O coordenador do curso Master em Liderança e Gestão de Pessoas da Fundação Getulio Vargas (FGV) e coordenador do módulo de Liderança e Alto Desempenho do Programa CEO FGV, João Brandão, corrobora que é uma geração engajada, ágil na busca por informações e com resistência às críticas.

— Uma característica boa dessa geração é saber conciliar bem o trabalho e o lazer e, se a empresa souber valorizar seu perfil inovador, pode ser bem produtiva. Por outro lado, se levar uma dura, não sabe o que fazer, pois não tem muito amadurecimento emocional, e não sabe lidar com barreiras — diz o professor.

Outra marca dessa nova juventude, aponta o professor, é a vontade de ser protagonista:

— De uma forma geral, esse jovem quer dar opinião e se manifestar. Ele tem uma consciência social e econômica, valoriza o que é sustentável, e se preocupa em fazer parte da mudança daquilo que acredita para o mundo. E tende contra o capitalismo, preferindo estar em um lugar com qual se identifica com o propósito da empresa e do que a faz ganhar mais, por exemplo — completa

Há duas outras peculiaridades dessa Geração Z. Uma é a propensão para empreender mais. Outra, que apreciam o trabalho remoto e em poder administrar o próprio tempo. Essas duas características trazem novas relações de trabalho e reflete em todo o mercado. O home office , por exemplo, que era uma exceção, passa a ser cada vez mais aceito, levando, inclusive, os empregadores a pensarem em novas formas de monitoramento.

Trabalhar sem espaço físico, remotamente, é outro modelo que deve ser cada vez mais aceito, assim como o jovens empreendedores, chefes de si mesmo, que entregam demandas e não cumprem horários fixos.

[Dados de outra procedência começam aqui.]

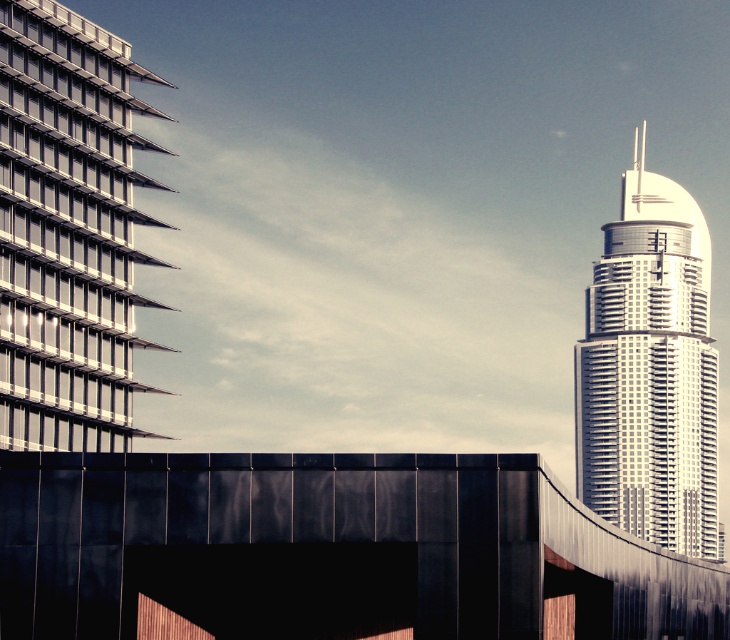 You are standing in the middle of the urban landscape and want to take a photo of both the metallic glass skyscraper at left and the silver glass skyscraper at right. Which skyscraper appears lower in the photo?

The metallic glass skyscraper at left appears lower in the photo because it is located below the silver glass skyscraper at right.

You are an architect evaluating two skyscrapers in the city. The metallic glass skyscraper at left and the silver glass skyscraper at right. Which one has a greater height?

Segundo Luis Testa, diretor da Catho, há uma tendência cada vez maior de as pessoas trabalharem por demanda e remotas, com vínculos diferentes dos tradicionais.

— Essa geração está acostumada a se relacionar entre si e com sua família virtualmente, e não fisicamente. As empresas estão vendo isso cada vez mais e se estruturando para oferecer o trabalho remoto — afirma Testa.

De acordo com os especialistas, não devem haver muitos conflitos entre as gerações Z e Y, até porque a diferença é pequena, de cerca de 10 anos.

Entretanto, a postura frente às chefias deve mudar. Segundo o professor Brandão, diferentemente das gerações anteriores, que respeitavam a hierarquia sem questionamento, essa é uma geração que, assim como busca identidade em sua função, quer servir quem admira e acredita que o chefe deve conquistar seu respeito.

— A geração X, como a do pós-guerra, é aquela que lutou muito e aguentou trabalhos nem tão bons para dar melhor vida aos filhos, além de vestir a camisa e ser mais obediente aos superiores. Já a Y, nascida nos anos 80, deu valor ao status, a cargos de liderança e a dinheiro, mas não aceitava tudo, embora respeitasse as hierarquias. A geração Z, por sua vez, busca a satisfação. Ela pode trabalhar 14 horas do dia, mas precisa estar engajada. Querem se envolver em um trabalho em que acreditam e ter sua submissão conquistada — resume Manoela Costa, gerente executiva da Page Talent, especialista de recrutamento de trainee e estágio.

SEM VESTIR A CAMISA

Os líderes têm o desafio de conquistar essa geração. Testemunhas, muitas vezes, de histórias de seus antepassados (que vestiram a camisa da empresa e foram demitidos nas crises), esse jovens passam a se envolver mais com o propósito do trabalho do que com o fato de estar empregado e com a instituição em si.

Para Brandão, o chefe tem um papel importante para ajudar no amadurecimento dessa nova geração.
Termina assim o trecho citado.